-- Entries supplied follows --

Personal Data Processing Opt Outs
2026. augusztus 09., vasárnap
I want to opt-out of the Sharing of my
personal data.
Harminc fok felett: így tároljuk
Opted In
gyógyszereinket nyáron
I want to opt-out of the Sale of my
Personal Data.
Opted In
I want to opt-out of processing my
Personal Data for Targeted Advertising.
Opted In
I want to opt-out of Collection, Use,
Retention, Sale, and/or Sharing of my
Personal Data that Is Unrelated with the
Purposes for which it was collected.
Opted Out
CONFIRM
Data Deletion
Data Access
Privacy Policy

-- Entries supplied concluded --

● Required action
Write the data out once more. Keep every word the same.

● Answer
Personal Data Processing Opt Outs
2026. augusztus 09., vasárnap
I want to opt-out of the Sharing of my
personal data.
Harminc fok felett: így tároljuk
Opted In
gyógyszereinket nyáron
I want to opt-out of the Sale of my
Personal Data.
Opted In
I want to opt-out of processing my
Personal Data for Targeted Advertising.
Opted In
I want to opt-out of Collection, Use,
Retention, Sale, and/or Sharing of my
Personal Data that Is Unrelated with the
Purposes for which it was collected.
Opted Out
CONFIRM
Data Deletion
Data Access
Privacy Policy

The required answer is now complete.